Excerpted records:

━━━━━━━━━━

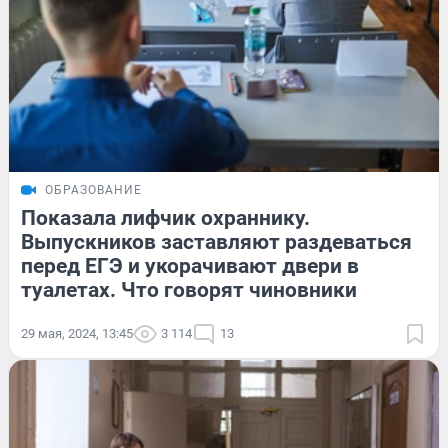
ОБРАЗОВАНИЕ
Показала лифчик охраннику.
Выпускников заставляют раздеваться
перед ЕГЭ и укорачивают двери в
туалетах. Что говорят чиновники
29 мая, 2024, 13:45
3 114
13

━━━━━━━━━━

Task: Would you please restate the records word for word, excluding any images?

Exercise solution:
ОБРАЗОВАНИЕ
Показала лифчик охраннику.
Выпускников заставляют раздеваться
перед ЕГЭ и укорачивают двери в
туалетах. Что говорят чиновники
29 мая, 2024, 13:45
3 114
13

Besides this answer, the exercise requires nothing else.